The Plot: Last seen swimming away to his freedom, rogue CIA operative Jason Bourne (Matt Damon) comes out of the shadows several years later. Living off the grid in Greece, he is contacted by former colleague Nicky (Julia Stiles). Now working as a hacker in Iceland, she has vital information about the formation of the Treadstone project. It is not long before the CIA are alerted, via Director Dewey (Tommy Lee Jones) and his sharp-eyed agent Heather (Alicia Vikander). Heather believes that Jason can be brought back into the fold, whereas Dewey thinks that the best thing to do is liquidate Jason once and for all, before he exposes more shady CIA secrets…
The Verdict: It has been 9 years since The Bourne Ultimatum. A fourth instalment in what initially appeared to be a fully-formed trilogy can raise questions as to the real motivations of the cast and crew involved. It did not really work for Indiana Jones, so could it work for Jason Bourne? There was a decent stab at a spin-off film with The Bourne Legacy in 2012, featuring Jeremy Renner, but it lacked the dynamite duo of Greengrass and Damon. Saying that they would not make another Bourne film unless they both agreed on it was a wise move.
The wait was worth it, because the world has changed a lot in 9 years. The rise of hackers like Edward Snowden and organisations like Wikileaks, along with the increased usage of covert surveillance techniques, even on social media platforms, form the backdrop of the film. The change in title to just simply Jason Bourne is indicative of a move by Greengrass and Damon towards giving the character some closure. There is still unfinished business with the CIA, as they are now launching a sinister new programme called Ironhand. These spooks just do not learn, do they?
Greengrass and his co-writer Christopher Rouse give Jason a harder, rougher edge this time around. Much like another JB (Jack Bauer), the years living off the grid have taken their toll. But this is still the Jason Bourne we all know and admire. His return is a most welcome one. In a summer of blockbusters that have been middling at best, this film is like a much-needed blast of adrenaline. It is essentially a 2-hour chase film, as Greengrass hops his cameras around the globe, from Greece to Las Vegas, via Berlin and London. Each location serves a particular narrative function, also drawing out the story of a deadly ‘Asset’ (Vincent Cassel).
The scene is set early on with a thrilling chase through a protest in Athens that soon turns into a riot, as Jason and Nicky elude the CIA via the crowds. The choreography, stunts and editing in these sequences are first class, really drawing you into the imminent danger of the situation. Later sequences maintain that momentum, topping off the car chase in Ultimatum with even more car-nage along The Strip in Las Vegas (beat that, James Bond). It’s a breathlessly exciting film, which also pauses to hit those important character beats too. Damon, now well settled into the role, is a force of nature throughout and he’s well-supported by the excellent Vikander. In her first post-Oscar role, she takes what could have been a basic two-dimenstional CIA agent and makes her so much more. She will be a talking point as the credits roll.

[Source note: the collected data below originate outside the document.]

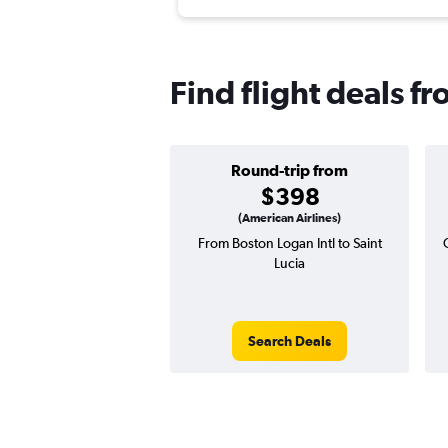
Find flight deals f
Round-trip from
$398
(American Airlines)
From Boston Logan Intl to Saint
Lucia
Search Deals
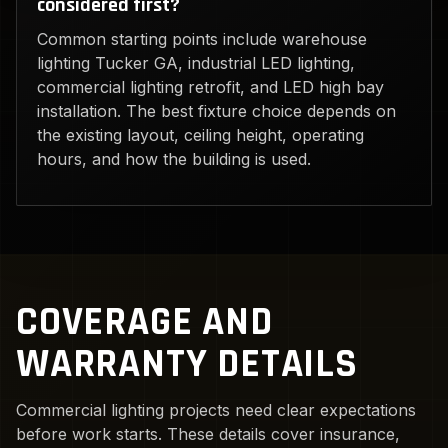
considered first?
Common starting points include warehouse
lighting Tucker GA, industrial LED lighting,
commercial lighting retrofit, and LED high bay
installation. The best fixture choice depends on
the existing layout, ceiling height, operating
hours, and how the building is used.
COVERAGE AND
WARRANTY DETAILS
Commercial lighting projects need clear expectations
before work starts. These details cover insurance,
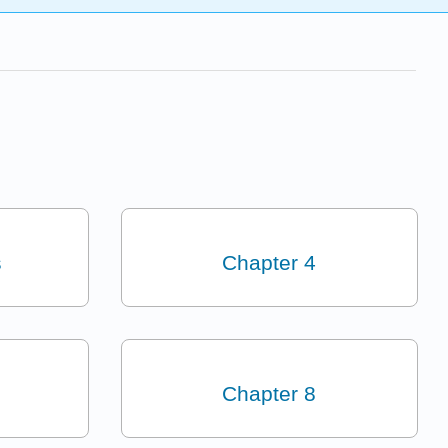
s
Chapter 4
Chapter 8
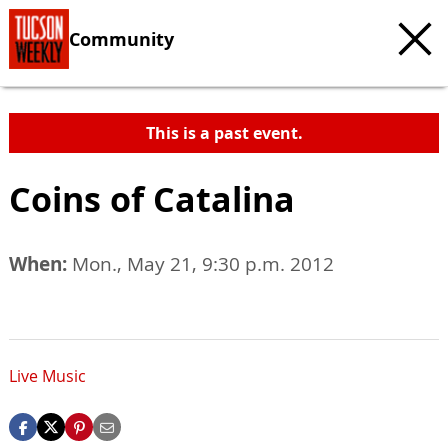
Community
This is a past event.
Coins of Catalina
When:
Mon., May 21, 9:30 p.m. 2012
Live Music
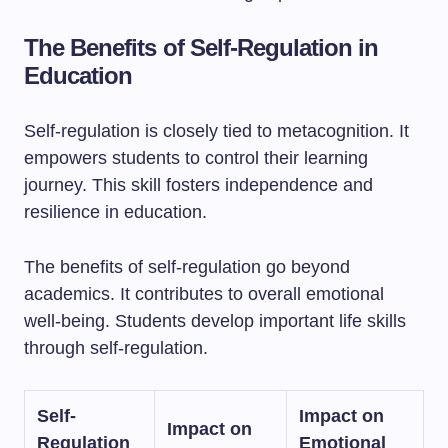
The Benefits of Self-Regulation in
Education
Self-regulation is closely tied to metacognition. It
empowers students to control their learning
journey. This skill fosters independence and
resilience in education.
The benefits of self-regulation go beyond
academics. It contributes to overall emotional
well-being. Students develop important life skills
through self-regulation.
Self-
Impact on
Impact on
Regulation
Emotional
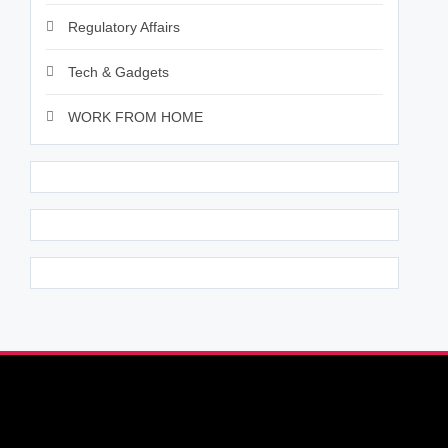
Regulatory Affairs
Tech & Gadgets
WORK FROM HOME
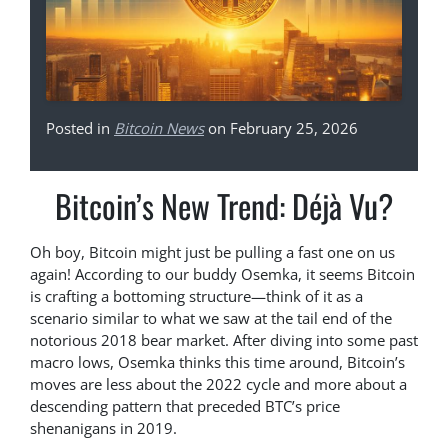
Posted in
Bitcoin News
on February 25, 2026
Bitcoin’s New Trend: Déjà Vu?
Oh boy, Bitcoin might just be pulling a fast one on us
again! According to our buddy Osemka, it seems Bitcoin
is crafting a bottoming structure—think of it as a
scenario similar to what we saw at the tail end of the
notorious 2018 bear market. After diving into some past
macro lows, Osemka thinks this time around, Bitcoin’s
moves are less about the 2022 cycle and more about a
descending pattern that preceded BTC’s price
shenanigans in 2019.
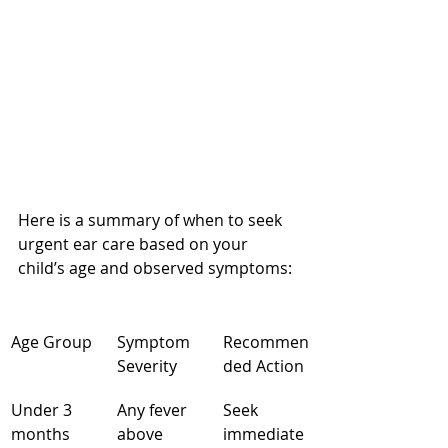
Here is a summary of when to seek 
urgent ear care based on your 
child’s age and observed symptoms:
Age Group
Symptom 
Recommen
Severity
ded Action
Under 3 
Any fever 
Seek 
months
above 
immediate 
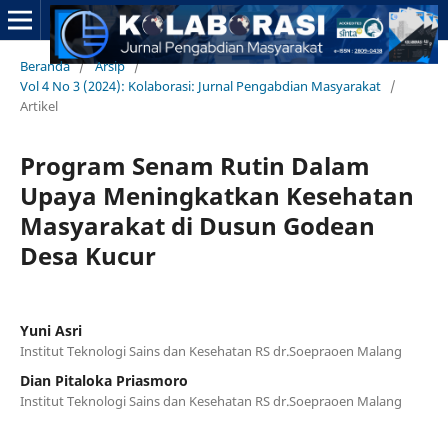
Beranda
/
Arsip
/
Vol 4 No 3 (2024): Kolaborasi: Jurnal Pengabdian Masyarakat
/
Artikel
Program Senam Rutin Dalam
Upaya Meningkatkan Kesehatan
Masyarakat di Dusun Godean
Desa Kucur
Yuni Asri
Institut Teknologi Sains dan Kesehatan RS dr.Soepraoen Malang
Dian Pitaloka Priasmoro
Institut Teknologi Sains dan Kesehatan RS dr.Soepraoen Malang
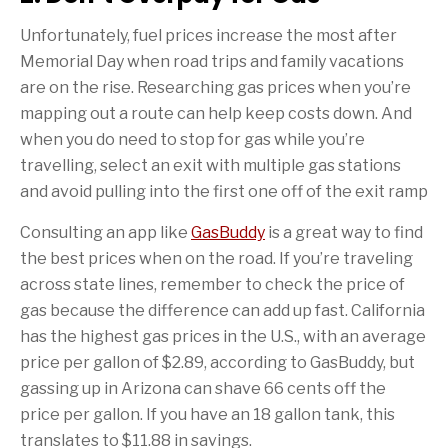
Unfortunately, fuel prices increase the most after
Memorial Day when road trips and family vacations
are on the rise. Researching gas prices when you’re
mapping out a route can help keep costs down. And
when you do need to stop for gas while you’re
travelling, select an exit with multiple gas stations
and avoid pulling into the first one off of the exit ramp
Consulting an app like
GasBuddy
is a great way to find
the best prices when on the road. If you’re traveling
across state lines, remember to check the price of
gas because the difference can add up fast. California
has the highest gas prices in the U.S., with an average
price per gallon of $2.89, according to GasBuddy, but
gassing up in Arizona can shave 66 cents off the
price per gallon. If you have an 18 gallon tank, this
translates to $11.88 in savings.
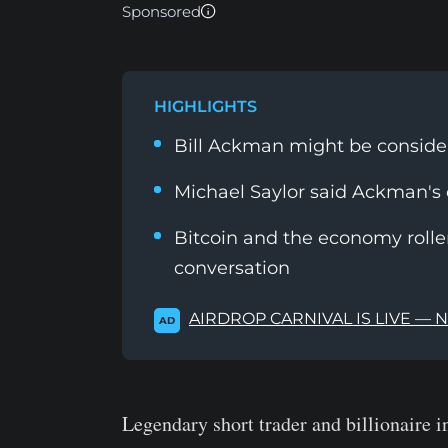
Sponsored
HIGHLIGHTS
Bill Ackman might be conside
Michael Saylor said Ackman's
Bitcoin and the economy rolle
conversation
AIRDROP CARNIVAL IS LIVE — 
AD
Legendary short trader and billionaire 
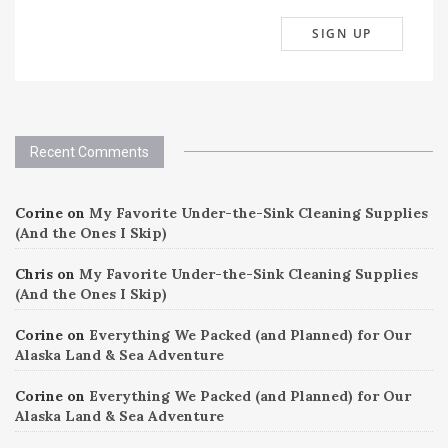
Recent Comments
Corine
on
My Favorite Under-the-Sink Cleaning Supplies
(And the Ones I Skip)
Chris
on
My Favorite Under-the-Sink Cleaning Supplies
(And the Ones I Skip)
Corine
on
Everything We Packed (and Planned) for Our
Alaska Land & Sea Adventure
Corine
on
Everything We Packed (and Planned) for Our
Alaska Land & Sea Adventure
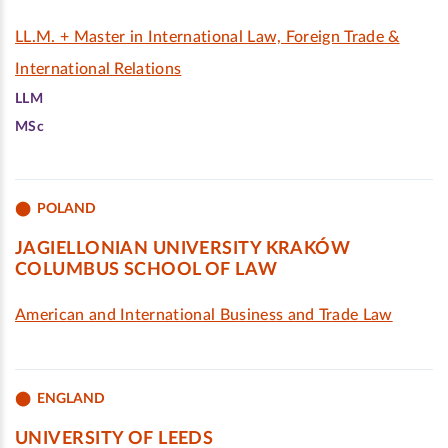
LL.M. + Master in International Law, Foreign Trade &
International Relations
LLM
MSc
POLAND
JAGIELLONIAN UNIVERSITY KRAKÓW
COLUMBUS SCHOOL OF LAW
American and International Business and Trade Law
ENGLAND
UNIVERSITY OF LEEDS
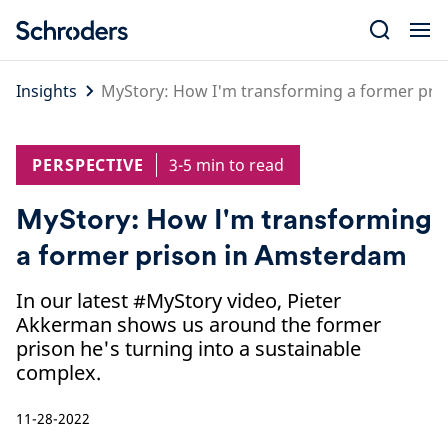
Skip
to
content
Insights
MyStory: How I'm transforming a former pri
PERSPECTIVE
3-5 min to read
MyStory: How I'm transforming
a former prison in Amsterdam
In our latest #MyStory video, Pieter
Akkerman shows us around the former
prison he's turning into a sustainable
complex.
11-28-2022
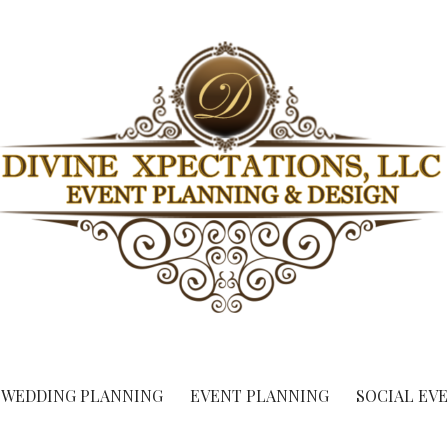
ent Planning & Design
WEDDING PLANNING
EVENT PLANNING
SOCIAL EV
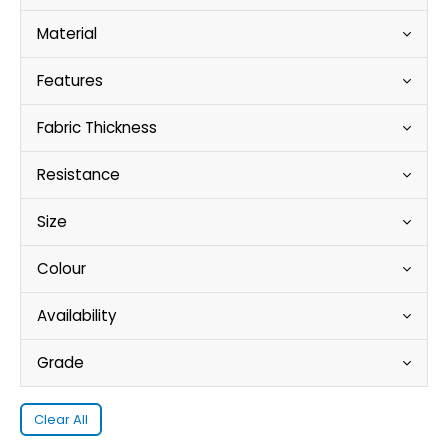
Material
Features
Fabric Thickness
Resistance
Size
Colour
Availability
Grade
Clear All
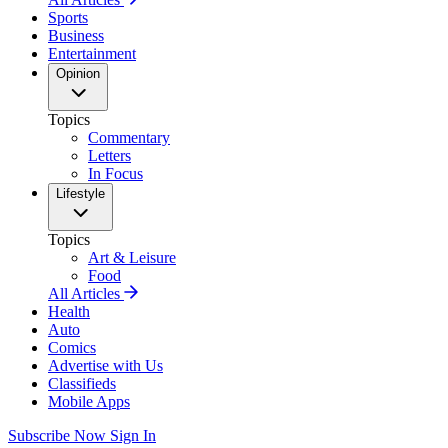
Sports
Business
Entertainment
Opinion
Topics
Commentary
Letters
In Focus
Lifestyle
Topics
Art & Leisure
Food
All Articles
Health
Auto
Comics
Advertise with Us
Classifieds
Mobile Apps
Subscribe Now
Sign In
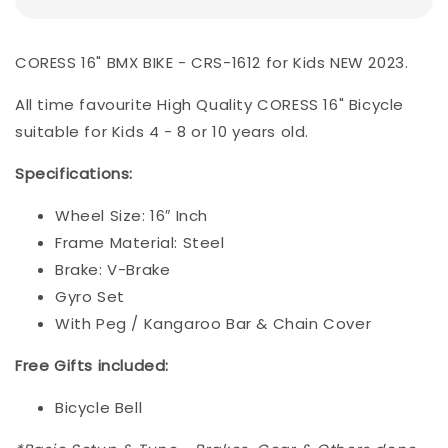
CORESS 16" BMX BIKE - CRS-1612 for Kids NEW 2023.
All time favourite High Quality CORESS 16" Bicycle
suitable for Kids 4 - 8 or 10 years old.
Specifications
:
Wheel Size: 16″ Inch
Frame Material: Steel
Brake: V-Brake
Gyro Set
With Peg / Kangaroo Bar & Chain Cover
Free Gifts included:
Bicycle Bell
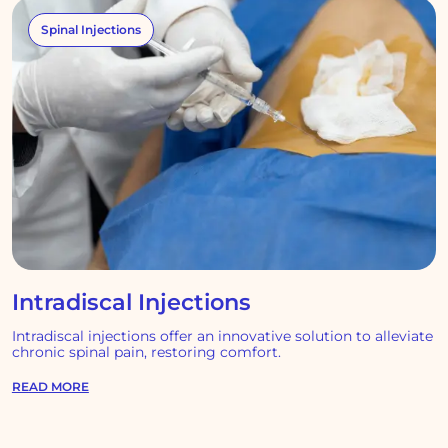
Spinal Injections
Intradiscal Injections
Intradiscal injections offer an innovative solution to alleviate
chronic spinal pain, restoring comfort.
READ MORE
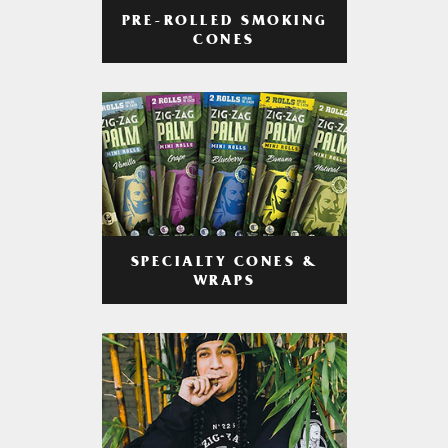
PRE-ROLLED SMOKING
CONES
SPECIALTY CONES &
WRAPS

Jason Bourne feels fully justified, as the film develops the character further, gives him new allies and enemies and keeps him relevant and driven. The film works on every level while never losing focus on the main character. There may be room for another film here, but once again it could only work with the magic formula. We can only hope that Greengrass and Damon are encouraged to make another film, as Jason is such a distinctive, iconic character. Welcome back Jason Bourne. We missed you.